=== Provided information ===

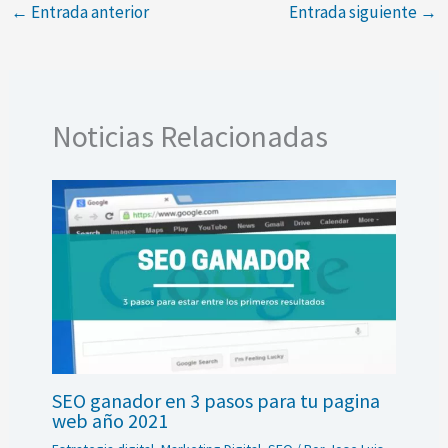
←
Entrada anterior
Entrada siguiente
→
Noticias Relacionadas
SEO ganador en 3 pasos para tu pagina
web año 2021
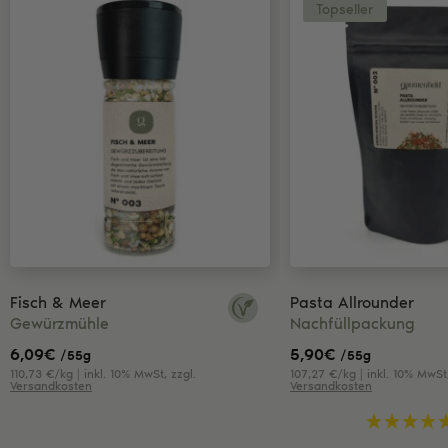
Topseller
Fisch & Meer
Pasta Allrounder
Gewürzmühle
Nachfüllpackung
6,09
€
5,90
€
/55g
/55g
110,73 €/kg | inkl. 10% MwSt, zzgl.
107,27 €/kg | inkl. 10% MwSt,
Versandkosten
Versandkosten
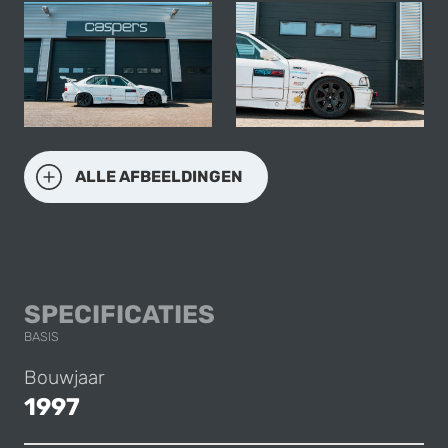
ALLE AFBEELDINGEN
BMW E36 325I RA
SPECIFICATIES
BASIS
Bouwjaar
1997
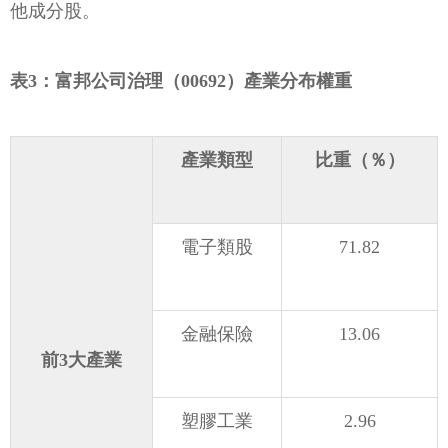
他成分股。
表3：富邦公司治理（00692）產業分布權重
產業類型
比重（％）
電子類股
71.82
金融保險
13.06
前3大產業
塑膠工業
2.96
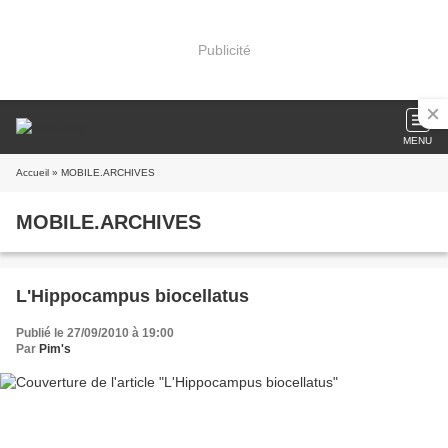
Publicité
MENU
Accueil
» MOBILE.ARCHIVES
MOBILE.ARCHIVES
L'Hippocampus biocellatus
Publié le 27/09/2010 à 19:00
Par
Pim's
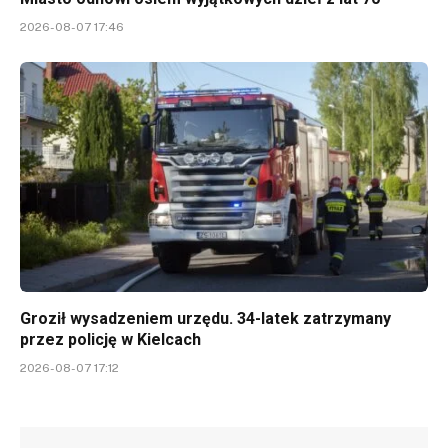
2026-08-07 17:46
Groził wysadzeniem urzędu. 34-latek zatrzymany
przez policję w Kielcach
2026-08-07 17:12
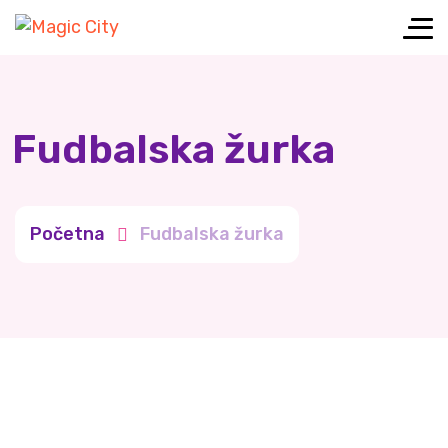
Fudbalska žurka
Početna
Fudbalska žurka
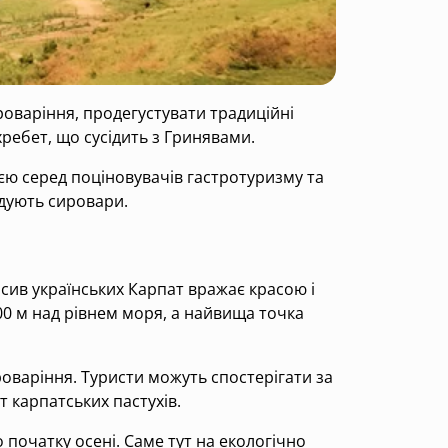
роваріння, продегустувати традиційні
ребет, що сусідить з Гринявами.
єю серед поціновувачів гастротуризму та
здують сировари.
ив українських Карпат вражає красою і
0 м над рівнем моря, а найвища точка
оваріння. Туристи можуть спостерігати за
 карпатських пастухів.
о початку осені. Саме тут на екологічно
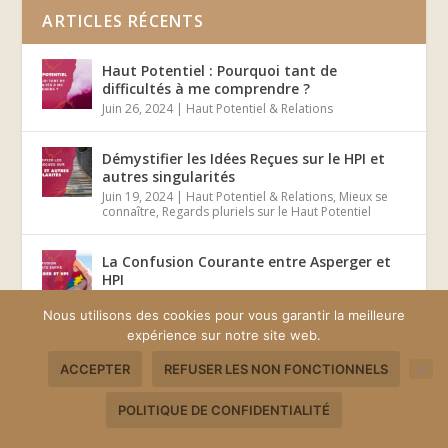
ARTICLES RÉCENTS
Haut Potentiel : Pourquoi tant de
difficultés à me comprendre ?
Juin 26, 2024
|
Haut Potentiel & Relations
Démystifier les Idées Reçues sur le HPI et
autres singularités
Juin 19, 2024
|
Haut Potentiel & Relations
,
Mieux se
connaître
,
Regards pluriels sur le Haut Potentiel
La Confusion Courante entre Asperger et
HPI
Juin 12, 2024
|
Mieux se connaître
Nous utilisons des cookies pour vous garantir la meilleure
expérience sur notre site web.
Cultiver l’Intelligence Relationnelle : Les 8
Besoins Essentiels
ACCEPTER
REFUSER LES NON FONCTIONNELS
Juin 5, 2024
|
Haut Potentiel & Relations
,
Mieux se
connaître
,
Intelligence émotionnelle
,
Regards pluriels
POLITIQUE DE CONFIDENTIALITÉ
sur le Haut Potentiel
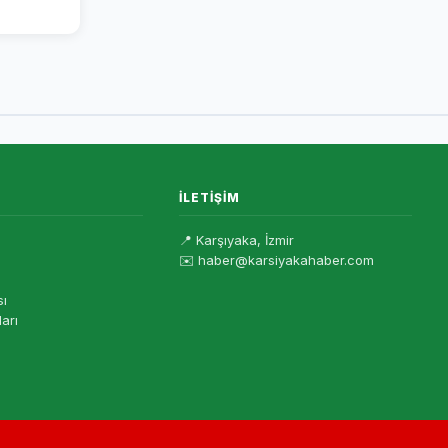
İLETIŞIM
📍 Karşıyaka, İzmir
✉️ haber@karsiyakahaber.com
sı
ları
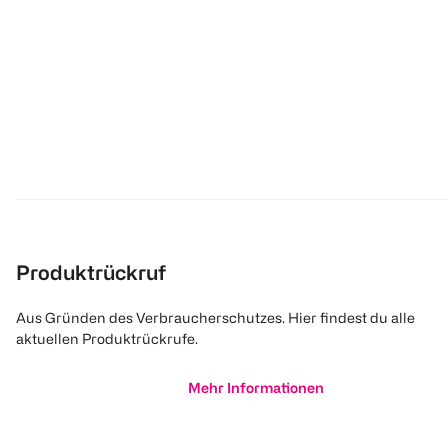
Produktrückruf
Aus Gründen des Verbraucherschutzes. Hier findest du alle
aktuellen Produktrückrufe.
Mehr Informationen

===

What you have to do >>
Scan the records above for lines with the word "Juin", then say how many there are, giving the number alone.

Response >>
4